* **ASSIGNMENT**
Each entry is to be repeated word for word, and the images are to be dropped.

Collected data:
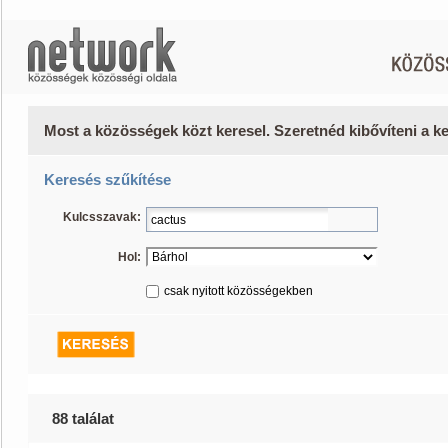
Most a közösségek közt keresel. Szeretnéd kibővíteni a 
Keresés szűkítése
Kulcsszavak:
Hol:
csak nyitott közösségekben
88 találat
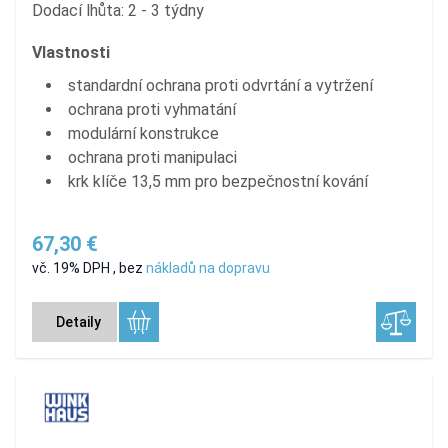
Dodací lhůta: 2 - 3 týdny
Vlastnosti
standardní ochrana proti odvrtání a vytržení
ochrana proti vyhmatání
modulární konstrukce
ochrana proti manipulaci
krk klíče 13,5 mm pro bezpečnostní kování
67,30 €
vč. 19% DPH
,
bez
nákladů na dopravu
Detaily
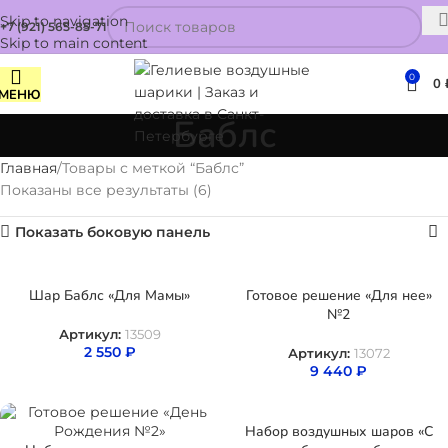
Skip to navigation
+7 (921) 565-85-71
Skip to main content
0
0
МЕНЮ
Баблс
Главная
Товары с меткой “Баблс”
Показаны все результаты (6)
Показать боковую панель
Шар Баблс «Для Мамы»
Готовое решение «Для нее»
№2
Артикул:
13509
2 550
₽
Артикул:
13072
9 440
₽
Набор воздушных шаров «С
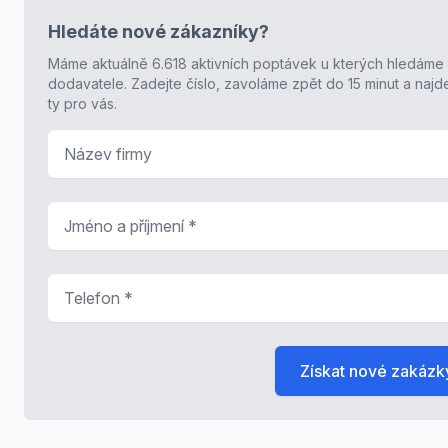
Hledáte nové zákazníky?
Máme aktuálně 6.618 aktivních poptávek u kterých hledáme
dodavatele. Zadejte číslo, zavoláme zpět do 15 minut a naj
ty pro vás.
Název firmy
Jméno a příjmení
*
Telefon
*
Získat nové zakázk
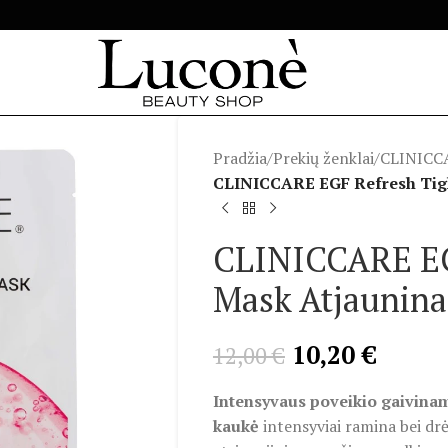
Pradžia
/
Prekių ženklai
/
CLINICC
CLINICCARE EGF Refresh Tigh
CLINICCARE EG
Mask Atjaunina
10,20
€
12,00
€
Intensyvaus poveikio gaivinam
kaukė
intensyviai ramina bei drė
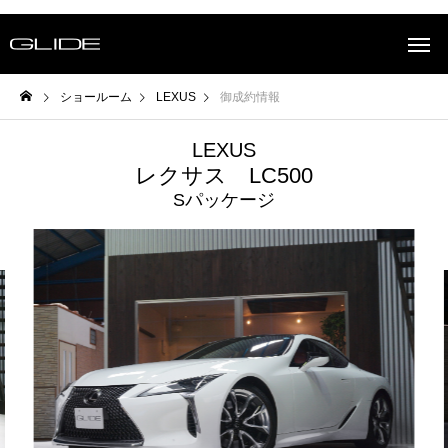
ショールーム
LEXUS
御成約情報
LEXUS
レクサス LC500
Sパッケージ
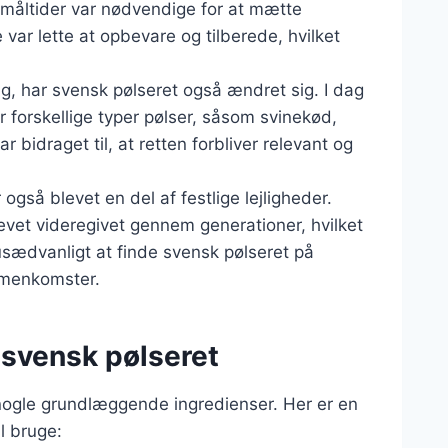
 måltider var nødvendige for at mætte
 var lette at opbevare og tilberede, hvilket
ig, har svensk pølseret også ændret sig. I dag
r forskellige typer pølser, såsom svinekød,
r bidraget til, at retten forbliver relevant og
også blevet en del af festlige lejligheder.
levet videregivet gennem generationer, hvilket
e usædvanligt at finde svensk pølseret på
ammenkomster.
k svensk pølseret
nogle grundlæggende ingredienser. Her er en
l bruge:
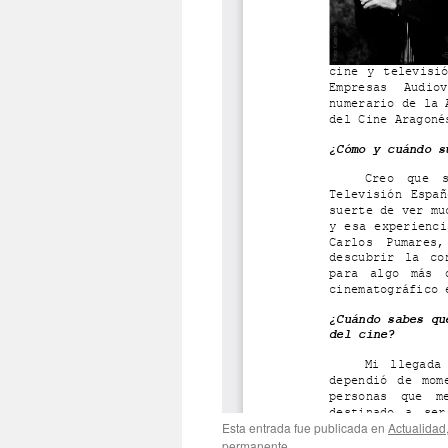
Esta entrada fue publicada en
Actualidad
permanente
.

* **YOUR RESPONSE**
Most a közösségek közt keresel. Szeretnéd kibővíteni a 
Keresés szűkítése
Kulcsszavak:
Hol:
csak nyitott közösségekben
88 találat
Dodací lhůta: 2 - 3 týdny
Vlastnosti
standardní ochrana proti odvrtání a vytržení
ochrana proti vyhmatání
modulární konstrukce
ochrana proti manipulaci
krk klíče 13,5 mm pro bezpečnostní kování
67,30 €
vč. 19% DPH
,
bez
nákladů na dopravu
Detaily
Skip to navigation
+7 (921) 565-85-71
Skip to main content
0
0
МЕНЮ
Баблс
Главная
Товары с меткой “Баблс”
Показаны все результаты (6)
Показать боковую панель
Шар Баблс «Для Мамы»
Готовое решение «Для нее»
№2
Артикул:
13509
2 550
₽
Артикул:
13072
9 440
₽
Набор воздушных шаров «С
Hledáte nové zákazníky?
Máme aktuálně 6.618 aktivních poptávek u kterých hledáme
dodavatele. Zadejte číslo, zavoláme zpět do 15 minut a naj
ty pro vás.
Název firmy
Jméno a příjmení
*
Telefon
*
Získat nové zakázk
Pradžia
/
Prekių ženklai
/
CLINICC
CLINICCARE EGF Refresh Tigh
CLINICCARE EG
Mask Atjaunina
10,20
€
12,00
€
Intensyvaus poveikio gaivinam
kaukė
intensyviai ramina bei drė
ショールーム
LEXUS
御成約情報
LEXUS
レクサス LC500
Sパッケージ
 måltider var nødvendige for at mætte
 var lette at opbevare og tilberede, hvilket
ig, har svensk pølseret også ændret sig. I dag
r forskellige typer pølser, såsom svinekød,
r bidraget til, at retten forbliver relevant og
også blevet en del af festlige lejligheder.
levet videregivet gennem generationer, hvilket
e usædvanligt at finde svensk pølseret på
ammenkomster.
k svensk pølseret
nogle grundlæggende ingredienser. Her er en
l bruge:
Esta entrada fue publicada en
Actualidad
permanente
.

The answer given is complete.